Figure 12 shows the overall network connectivity of storage servers and BOM for a single EBOX with two storage leafs. For Data Path, each server uses 2 NVIDIA BlueField-3 B3220L 2x200G NICs – NIC0 is used for internal network within the servers, allowing any server to access storage drives from any other server, and NIC1 is used for external network supporting client traffic such as NFS, S3, and SMB. Note that the internal network traffic is switched locally at the leaf (it never goes to spine) because every server connects to every leaf. For client-facing external traffic, per EBOX, the minimum requirement over spine is 11 x 200G or 6 x 400G. The 1G BMC and 10G x86 management ports are connected to a management leaf switch.
Block diagram and BOM of storage sub-system
As the cluster size increases, the number of storage leaf switches and EBOX will linearly increase as captured in the cluster sizing tables.
Hyperfabric is a cloud-hosted, multitenant controller whose primary function is to control the network fabric. It fully manages the configuration target state, software versions, and so on for the Hyperfabric switches.
Network controllers benefit from the additional visibility of the network behavior observed by devices connected to them. For the Cisco UCS–based compute and storage servers, Hyperfabric will provide IPM telemetry and minimally manage some port-level options, such as packet reordering, buffer adjustments, and IPG tuning. Otherwise, servers and NICs are visibility-only devices.
To that end, Hyperfabric will not:
● Configure compute or storage in any way
● Manage the BMC or host CPU software lifecycle of servers
● Manage the kernel and distribution on the NVIDIA BlueField-3 NICs.
Server configuration and management functions must be managed through some other means (Cisco Intersight® is an option). The customer will be solely responsible for deploying and using these tools. In addition to being the appropriate scope for a network controller, this separation of concerns aligns to the dominant operational paradigm that segments network operations from compute and storage.
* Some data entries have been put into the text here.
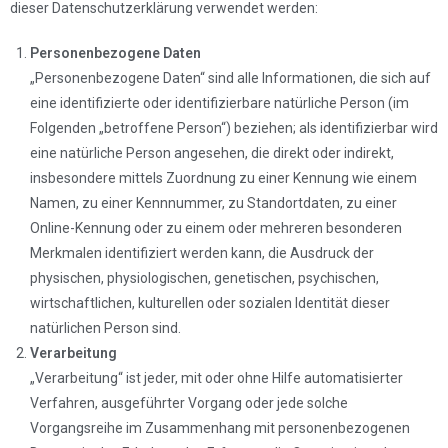
dieser Datenschutzerklärung verwendet werden:
Personenbezogene Daten
„Personenbezogene Daten“ sind alle Informationen, die sich auf
eine identifizierte oder identifizierbare natürliche Person (im
Folgenden „betroffene Person“) beziehen; als identifizierbar wird
eine natürliche Person angesehen, die direkt oder indirekt,
insbesondere mittels Zuordnung zu einer Kennung wie einem
Namen, zu einer Kennnummer, zu Standortdaten, zu einer
Online-Kennung oder zu einem oder mehreren besonderen
Merkmalen identifiziert werden kann, die Ausdruck der
physischen, physiologischen, genetischen, psychischen,
wirtschaftlichen, kulturellen oder sozialen Identität dieser
natürlichen Person sind.
Verarbeitung
„Verarbeitung“ ist jeder, mit oder ohne Hilfe automatisierter
Verfahren, ausgeführter Vorgang oder jede solche
Vorgangsreihe im Zusammenhang mit personenbezogenen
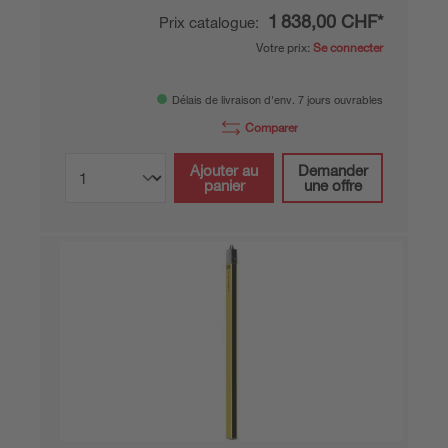
1 838,00 CHF*
Prix catalogue:
Votre prix:
Se connecter
Délais de livraison d'env. 7 jours ouvrables
Comparer
Ajouter au
Demander
panier
une offre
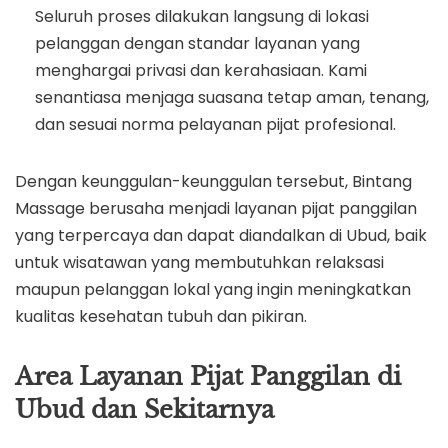
Seluruh proses dilakukan langsung di lokasi
pelanggan dengan standar layanan yang
menghargai privasi dan kerahasiaan. Kami
senantiasa menjaga suasana tetap aman, tenang,
dan sesuai norma pelayanan pijat profesional.
Dengan keunggulan-keunggulan tersebut, Bintang
Massage berusaha menjadi layanan pijat panggilan
yang terpercaya dan dapat diandalkan di Ubud, baik
untuk wisatawan yang membutuhkan relaksasi
maupun pelanggan lokal yang ingin meningkatkan
kualitas kesehatan tubuh dan pikiran.
Area Layanan Pijat Panggilan di
Ubud dan Sekitarnya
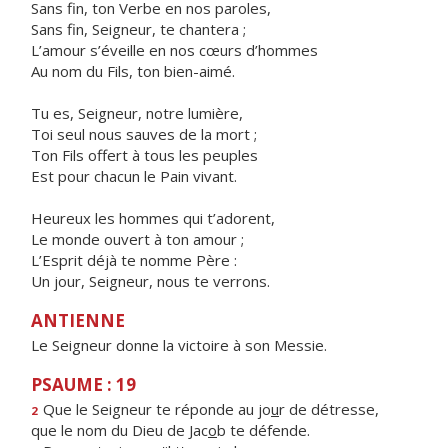
Sans fin, ton Verbe en nos paroles,
Sans fin, Seigneur, te chantera ;
L’amour s’éveille en nos cœurs d’hommes
Au nom du Fils, ton bien-aimé.
Tu es, Seigneur, notre lumière,
Toi seul nous sauves de la mort ;
Ton Fils offert à tous les peuples
Est pour chacun le Pain vivant.
Heureux les hommes qui t’adorent,
Le monde ouvert à ton amour ;
L’Esprit déjà te nomme Père :
Un jour, Seigneur, nous te verrons.
ANTIENNE
Le Seigneur donne la victoire à son Messie.
PSAUME : 19
Que le Seigneur te réponde au jo
u
r de détresse,
2
que le nom du Dieu de Jac
o
b te défende.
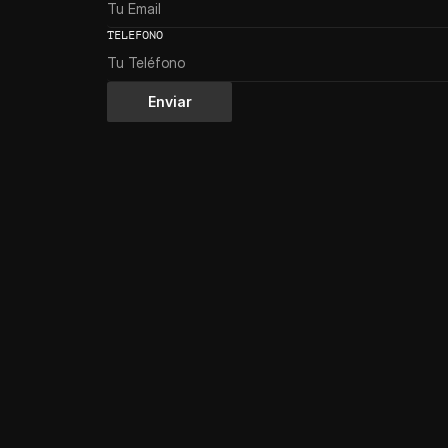
TELEFONO
Enviar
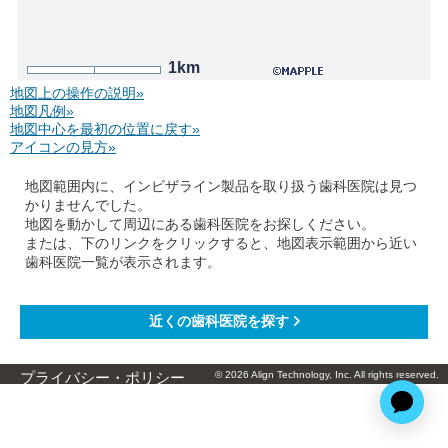
1km
地図上の操作の説明»
地図凡例»
地図中心を最初の位置に戻す»
アイコンの見方»
地図範囲内に、インビザライン製品を取り扱う歯科医院は見つ
かりませんでした。
地図を動かして周辺にある歯科医院をお探しください。
または、下のリンクをクリックすると、地図表示範囲から近い
歯科医院一覧が表示されます。
© 2026 Align Technology, Inc. All rights reserved.
プライバシー・ポリシー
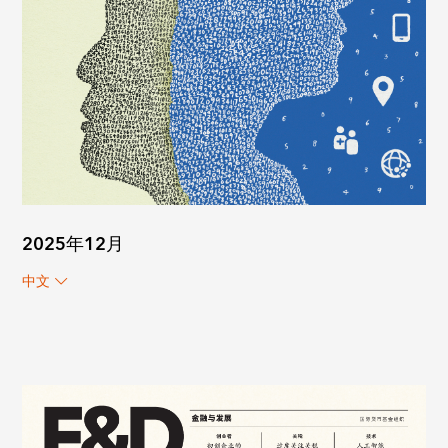
2025年12月
中文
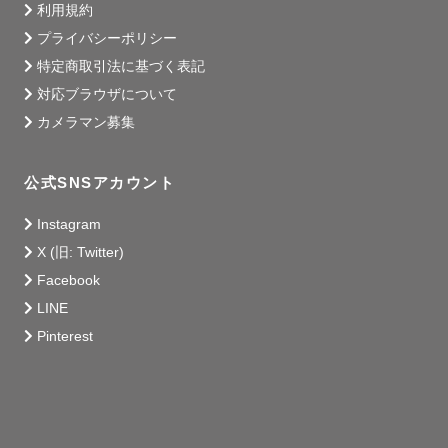
利用規約
プライバシーポリシー
特定商取引法に基づく表記
対応ブラウザについて
カメラマン募集
公式SNSアカウント
Instagram
X (旧: Twitter)
Facebook
LINE
Pinterest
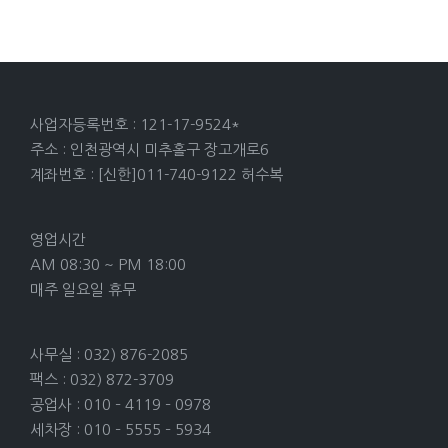
사업자등록번호 : 121-17-9524*
주소 : 인천광역시 미추홀구 장고개로6
계좌번호 : [신한]011-740-9122 허수복
영업시간
AM 08:30 ~ PM 18:00
매주 일요일 휴무
사무실 : 032) 876-2085
팩스 : 032) 872-3709
공업사 : 010 – 4119 – 0978
세차장 : 010 – 5555 – 5934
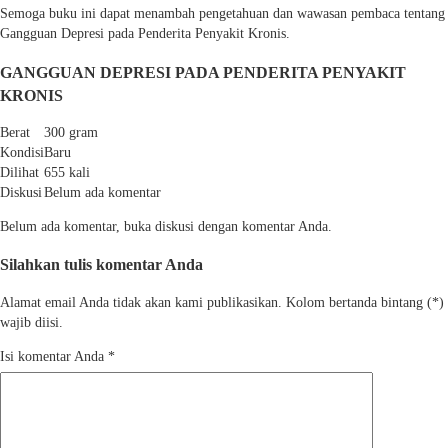
Semoga buku ini dapat menambah pengetahuan dan wawasan pembaca tentang
Gangguan Depresi pada Penderita Penyakit Kronis.
GANGGUAN DEPRESI PADA PENDERITA PENYAKIT
KRONIS
Berat
300 gram
Kondisi
Baru
Dilihat
655 kali
Diskusi
Belum ada komentar
Belum ada komentar, buka diskusi dengan komentar Anda.
Silahkan tulis komentar Anda
Alamat email Anda tidak akan kami publikasikan. Kolom bertanda bintang (*)
wajib diisi.
Isi komentar Anda
*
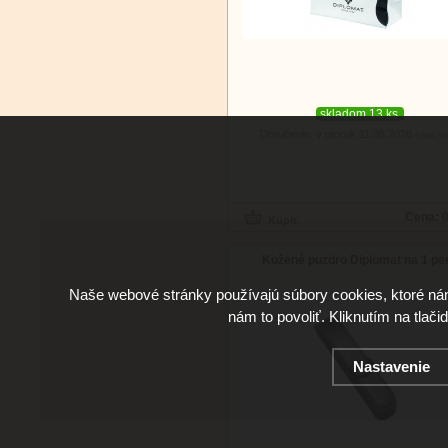
skladom 13 ks
Doručenie: v utorok 11.08.2026
(viac in
Cena:
0
Kožené puzdro Diplomat na 1 pe
Naše webové stránky používajú súbory cookies, ktoré ná
nám to povoliť. Kliknutím na tlači
Nastavenie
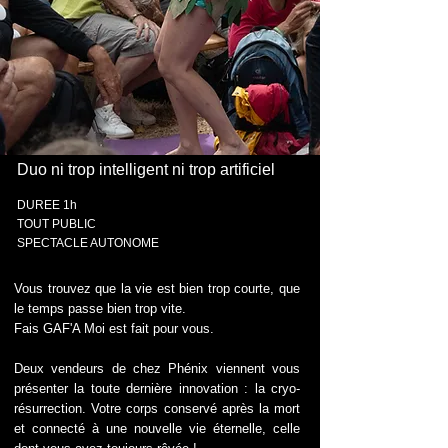
Duo ni trop intelligent ni trop artificiel
DUREE 1h
TOUT PUBLIC
​SPECTACLE AUTONOME
Vous trouvez que la vie est bien trop courte, que
le temps passe bien trop vite.
Fais GAF'A Moi est fait pour vous.
Deux vendeurs de chez Phénix viennent vous
présenter la toute dernière innovation : la cryo-
résurrection. Votre corps conservé après la mort
et connecté à une nouvelle vie éternelle, celle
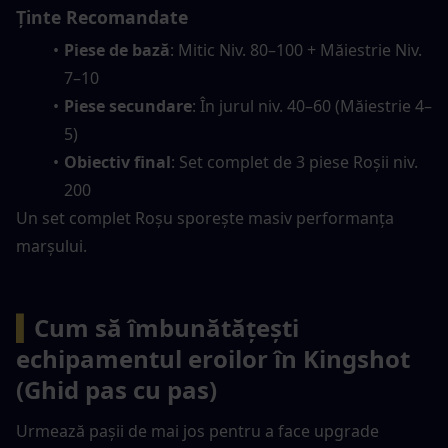
Ținte Recomandate
Piese de bază
: Mitic Niv. 80–100 + Măiestrie Niv. 
7–10
Piese secundare
: În jurul niv. 40–60 (Măiestrie 4–
5)
Obiectiv final
: Set complet de 3 piese Roșii niv. 
200
Un set complet Roșu sporește masiv performanța 
marșului.
▍
Cum să îmbunătățești 
echipamentul eroilor în Kingshot 
(Ghid pas cu pas)
Urmează pașii de mai jos pentru a face upgrade 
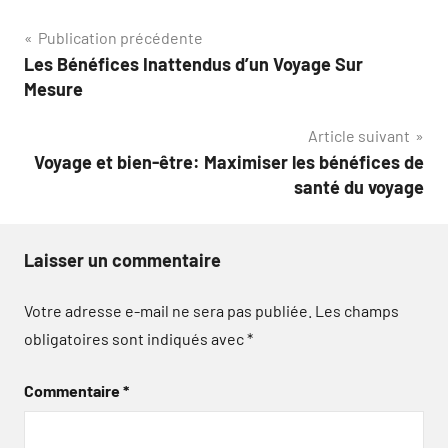
Navigation
Publication précédente
Les Bénéfices Inattendus d’un Voyage Sur
de
Mesure
l’article
Article suivant
Voyage et bien-être: Maximiser les bénéfices de
santé du voyage
Laisser un commentaire
Votre adresse e-mail ne sera pas publiée.
Les champs
obligatoires sont indiqués avec
*
Commentaire
*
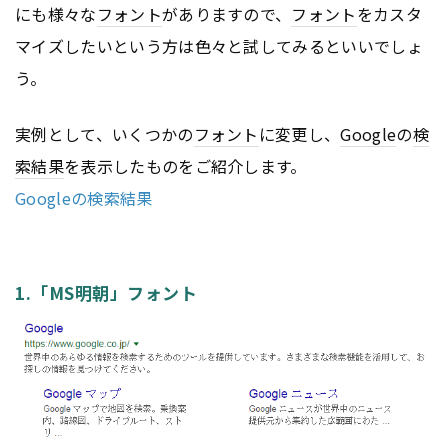
にも様々な
フォント
がありますので、
フォント
をカスタ
マイズしたいという方は色々と試してみるといいでしょ
う。
実例として、いくつかの
フォント
に変更し、
Google
の
検
索結果
を表示したものをご紹介します。
Googleの検索結果
1.「MS明朝」フォント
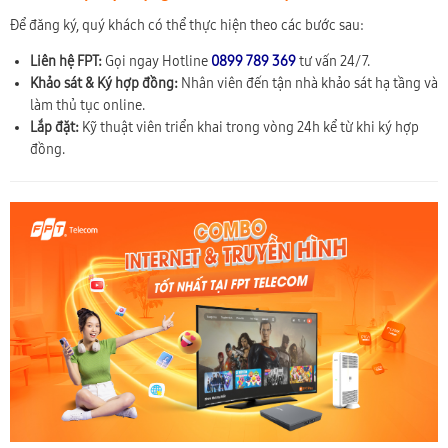
Để đăng ký, quý khách có thể thực hiện theo các bước sau:
Liên hệ FPT:
Gọi ngay Hotline
0899 789 369
tư vấn 24/7.
Khảo sát & Ký hợp đồng:
Nhân viên đến tận nhà khảo sát hạ tầng và
làm thủ tục online.
Lắp đặt:
Kỹ thuật viên triển khai trong vòng 24h kể từ khi ký hợp
đồng.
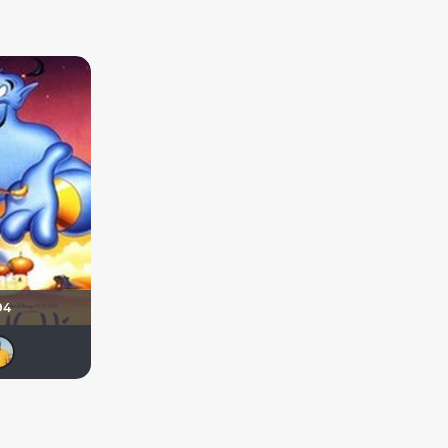
94
Flash82
Sergey_Z
Mr_Smith
Michael Guy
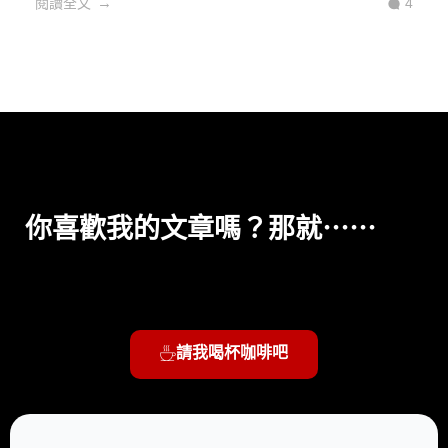
閱讀全文
4
你喜歡我的文章嗎？那就⋯⋯
請我喝杯咖啡吧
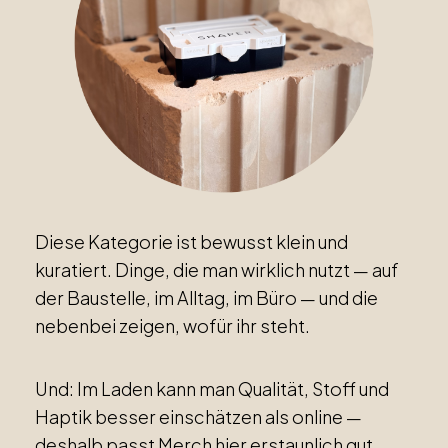
Diese Kategorie ist bewusst klein und
kuratiert. Dinge, die man wirklich nutzt — auf
der Baustelle, im Alltag, im Büro — und die
nebenbei zeigen, wofür ihr steht.
Und: Im Laden kann man Qualität, Stoff und
Haptik besser einschätzen als online —
deshalb passt Merch hier erstaunlich gut.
This reference architecture includes NVIDIA AI Enterprise, deployed and supported on NVIDIA-Certified Cisco UCS C885A M8 Rack Servers. NVIDIA AI Enterprise is a cloud-native software platform that streamlines development and deployment of production-grade AI solutions, including AI agents, generative AI, computer vision, speech AI, and more. Enterprise-grade security, support, and API stability ensure a smooth transition from prototype to production.
NVIDIA NIM™ microservices provide a complete inference stack for production deployment of open-source community models, custom models, and NVIDIA AI Foundation models. Their scalable, optimized inference engine and ease of use accelerates models, improves TCO, and makes production deployment faster.
The entire cluster solution has been verified with compute nodes running Ubuntu Linux 22.04 LTS and NVIDIA Cloud Native Stack (CNS) version 12.3, which includes the compatible drivers, GPUs, and network operators within Kubernetes (K8s) environment. Slurm version 24.11.1 has been verified as a workload orchestration engine. Containers under NVIDIA NGC™ catalog can be launched with both Kubernetes and Slurm.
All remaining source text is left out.